**Directions:** Here, the job is to give back every entry below unchanged, omitting pictures.

Saved data entries
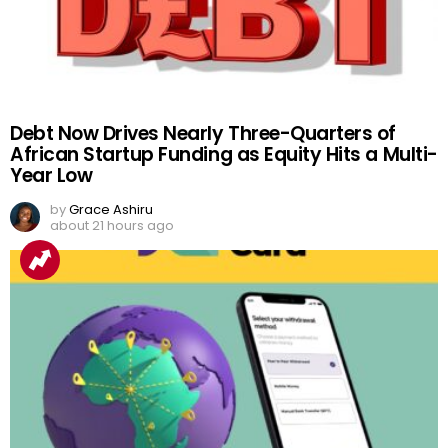
Debt Now Drives Nearly Three-Quarters of
African Startup Funding as Equity Hits a Multi-
Year Low
by
Grace Ashiru
about 21 hours ago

**Your solution:**
Debt Now Drives Nearly Three-Quarters of
African Startup Funding as Equity Hits a Multi-
Year Low
by
Grace Ashiru
about 21 hours ago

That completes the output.